I numeri raccontano una storia inequivocabile: tra tutti i portieri della Serie A, soltanto Mike Maignan del Milan riesce a fare meglio di lui secondo le metriche avanzate di rendimento. Un dato che non sorprende chi segue con attenzione le prestazioni della Dea settimana dopo settimana, ma che assume un peso specifico ancora maggiore se contestualizzato all'interno di una difesa che, pur essendo solida, non rinuncia mai alla vocazione offensiva che da sempre contraddistingue il calcio di Bergamo. Parare per Carnesecchi non significa soltanto respingere i tiri avversari: significa leggere il gioco in anticipo, gestire l'area con autorità e diventare il primo costruttore dell'azione dal basso.
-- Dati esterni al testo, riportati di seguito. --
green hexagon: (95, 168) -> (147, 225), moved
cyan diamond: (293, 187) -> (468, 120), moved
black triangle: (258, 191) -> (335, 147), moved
Il contesto tattico: perché Carnesecchi è fondamentale nel sistema di Gasperini
Per comprendere appieno il valore di Carnesecchi all'interno della macchina tattica atalantina, occorre fare un passo indietro e ragionare sul modello di gioco che Gian Piero Gasperini ha costruito e affinato negli anni a Bergamo. La Dea chiede al proprio portiere molto più che la semplice gestione delle situazioni di pericolo: la partecipazione attiva alla costruzione del gioco, la capacità di agire come libero aggiunto e la prontezza nei duelli aerei sono requisiti imprescindibili. Carnesecchi risponde a tutte queste esigenze con una naturalezza che tradisce anni di lavoro specifico e una predisposizione atletica non comune. Non è un caso che il club bergamasco abbia scelto di puntare su di lui con convinzione, blindandolo e rifiutando le sirene del mercato che, inevitabilmente, si fanno sentire quando un talento raggiunge certi livelli di rendimento.
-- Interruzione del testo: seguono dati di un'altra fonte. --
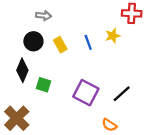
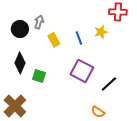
gray arrow: (44, 16) -> (39, 22), moved, turned -80
black circle: (33, 41) -> (20, 29), moved
purple square: (86, 93) -> (82, 71), moved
Storicamente, l'Atalanta ha sempre avuto tra i pali figure di personalità: da Ferron a Sportiello, passando per Gollini, la porta bergamasca è stata custodita da portieri che hanno saputo interpretare il ruolo in modo moderno e propositivo. Carnesecchi si inserisce in questa tradizione e la eleva ulteriormente, diventando un punto di riferimento non solo tecnico ma anche carismatico per l'intera squadra.
L'analisi della redazione
Dalla redazione di Lombardia Calcio osserviamo con grande interesse l'evoluzione di un giocatore che potrebbe presto diventare titolare indiscusso anche in Nazionale. La sfida contro la Juventus rappresenta per Carnesecchi un ulteriore banco di prova di assoluto livello: di fronte avrà un attacco di qualità e una squadra che, nonostante le difficoltà stagionali, resta una delle realtà più insidiose dell'intero campionato. Se la Dea vorrà continuare la propria corsa verso i vertici della classifica, il contributo del suo portiere sarà ancora una volta decisivo. E lui, da parte sua, sembra avere tutta l'intenzione di non deludere le aspettative.